(Page-level text extractions)
★ ★ ★ ★ ★
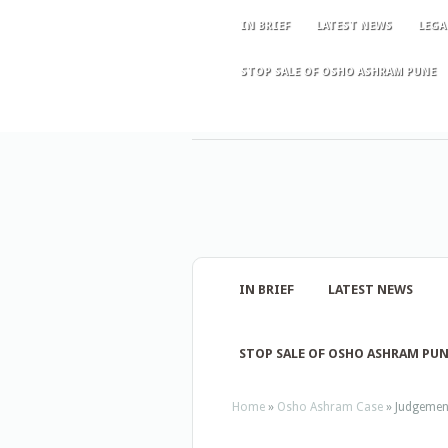
IN BRIEF
LATEST NEWS
LEGA
STOP SALE OF OSHO ASHRAM PUNE
IN BRIEF
LATEST NEWS
STOP SALE OF OSHO ASHRAM PU
Home
»
Osho Ashram Case
»
Judgement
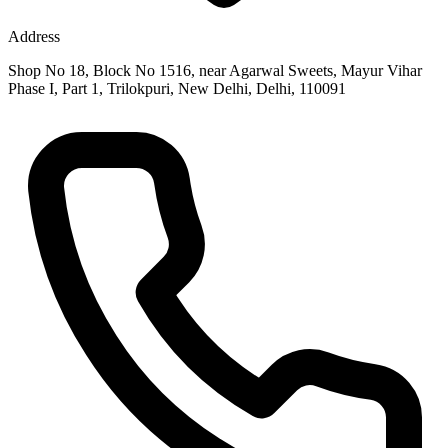
Address
Shop No 18, Block No 1516, near Agarwal Sweets, Mayur Vihar
Phase I, Part 1, Trilokpuri, New Delhi, Delhi, 110091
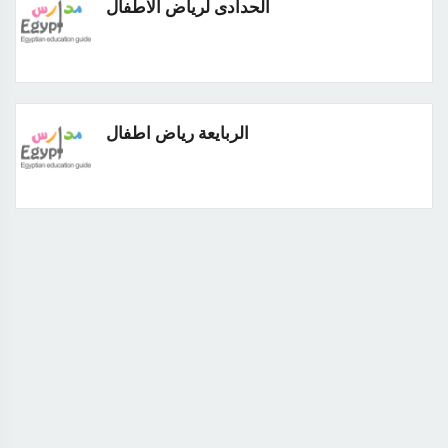
الحدادى لرياض الاطفال
الربايعة رياض اطفال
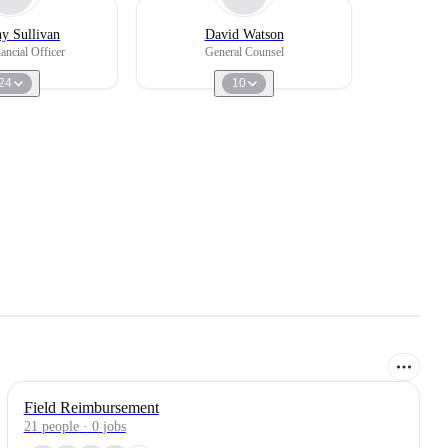
y Sullivan
David Watson
ancial Officer
General Counsel
24
10
Field Reimbursement
21
people
·
0
jobs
★ ★ ★ ★ ★
**TASK OBJECTIVE:**
The task calls for all records to be set down precisely, excluding any images.

**THE COMPLETED TASK:**
IN BRIEF
LATEST NEWS
LEGA
STOP SALE OF OSHO ASHRAM PUNE
IN BRIEF
LATEST NEWS
STOP SALE OF OSHO ASHRAM PU
Home
»
Osho Ashram Case
»
Judgement
Address
Shop No 18, Block No 1516, near Agarwal Sweets, Mayur Vihar
Phase I, Part 1, Trilokpuri, New Delhi, Delhi, 110091
الحدادى لرياض الاطفال
الربايعة رياض اطفال
y Sullivan
David Watson
ancial Officer
General Counsel
24
10
Field Reimbursement
21
people
·
0
jobs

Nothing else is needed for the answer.